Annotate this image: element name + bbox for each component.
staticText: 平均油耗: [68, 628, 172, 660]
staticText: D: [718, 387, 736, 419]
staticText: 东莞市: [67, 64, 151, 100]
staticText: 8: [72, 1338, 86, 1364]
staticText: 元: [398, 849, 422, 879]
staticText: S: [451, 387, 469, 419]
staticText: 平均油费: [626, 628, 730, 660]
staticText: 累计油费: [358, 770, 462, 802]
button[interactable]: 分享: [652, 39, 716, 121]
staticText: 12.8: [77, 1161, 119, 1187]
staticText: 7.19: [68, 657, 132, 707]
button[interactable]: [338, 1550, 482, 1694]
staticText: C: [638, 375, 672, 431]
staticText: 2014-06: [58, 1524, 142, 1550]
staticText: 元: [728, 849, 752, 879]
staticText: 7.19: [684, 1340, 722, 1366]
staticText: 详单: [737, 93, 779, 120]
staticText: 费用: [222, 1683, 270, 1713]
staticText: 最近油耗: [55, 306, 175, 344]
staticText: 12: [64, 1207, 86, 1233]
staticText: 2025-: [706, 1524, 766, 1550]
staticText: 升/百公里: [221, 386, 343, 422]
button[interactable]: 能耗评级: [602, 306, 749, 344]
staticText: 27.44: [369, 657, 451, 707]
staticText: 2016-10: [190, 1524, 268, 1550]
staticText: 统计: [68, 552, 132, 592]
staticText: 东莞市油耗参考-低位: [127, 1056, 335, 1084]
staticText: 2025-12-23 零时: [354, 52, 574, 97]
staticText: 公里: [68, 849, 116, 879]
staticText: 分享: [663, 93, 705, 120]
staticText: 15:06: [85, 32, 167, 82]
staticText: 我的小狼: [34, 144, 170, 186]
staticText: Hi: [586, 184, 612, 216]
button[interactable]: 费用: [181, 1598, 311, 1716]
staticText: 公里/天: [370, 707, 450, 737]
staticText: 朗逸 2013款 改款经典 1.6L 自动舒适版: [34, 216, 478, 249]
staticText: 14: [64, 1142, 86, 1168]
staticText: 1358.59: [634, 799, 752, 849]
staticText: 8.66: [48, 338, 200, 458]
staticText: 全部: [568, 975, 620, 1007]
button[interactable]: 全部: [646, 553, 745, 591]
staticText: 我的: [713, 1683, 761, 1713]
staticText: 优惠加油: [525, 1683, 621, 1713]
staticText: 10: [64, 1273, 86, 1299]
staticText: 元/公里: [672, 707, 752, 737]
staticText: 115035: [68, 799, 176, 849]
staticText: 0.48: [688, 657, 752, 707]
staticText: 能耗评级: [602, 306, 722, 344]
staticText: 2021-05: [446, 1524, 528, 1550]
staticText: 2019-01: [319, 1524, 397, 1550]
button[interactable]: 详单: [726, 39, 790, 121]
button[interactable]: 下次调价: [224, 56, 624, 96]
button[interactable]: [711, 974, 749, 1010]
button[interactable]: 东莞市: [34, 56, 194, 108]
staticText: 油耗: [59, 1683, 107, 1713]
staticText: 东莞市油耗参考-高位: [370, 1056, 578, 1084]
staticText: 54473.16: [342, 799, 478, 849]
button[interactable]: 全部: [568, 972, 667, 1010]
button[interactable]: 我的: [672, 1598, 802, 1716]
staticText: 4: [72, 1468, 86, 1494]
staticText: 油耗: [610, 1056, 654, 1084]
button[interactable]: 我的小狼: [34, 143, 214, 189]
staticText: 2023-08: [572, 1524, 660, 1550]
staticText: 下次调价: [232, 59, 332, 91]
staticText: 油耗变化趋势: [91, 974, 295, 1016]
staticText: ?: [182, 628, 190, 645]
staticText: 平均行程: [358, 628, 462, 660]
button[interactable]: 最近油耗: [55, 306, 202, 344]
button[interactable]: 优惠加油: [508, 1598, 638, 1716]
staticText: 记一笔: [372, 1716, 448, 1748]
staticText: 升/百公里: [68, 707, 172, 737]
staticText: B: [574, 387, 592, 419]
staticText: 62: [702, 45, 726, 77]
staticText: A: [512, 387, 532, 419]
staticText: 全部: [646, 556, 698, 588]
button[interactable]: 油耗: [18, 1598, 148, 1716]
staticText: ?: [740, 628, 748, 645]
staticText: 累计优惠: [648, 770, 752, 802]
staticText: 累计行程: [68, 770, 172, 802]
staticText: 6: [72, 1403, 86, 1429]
——
▸ Prompt:
State the number of lines in the records that include the word "优惠加油", and add nothing to it.

▸ Exercise response:
2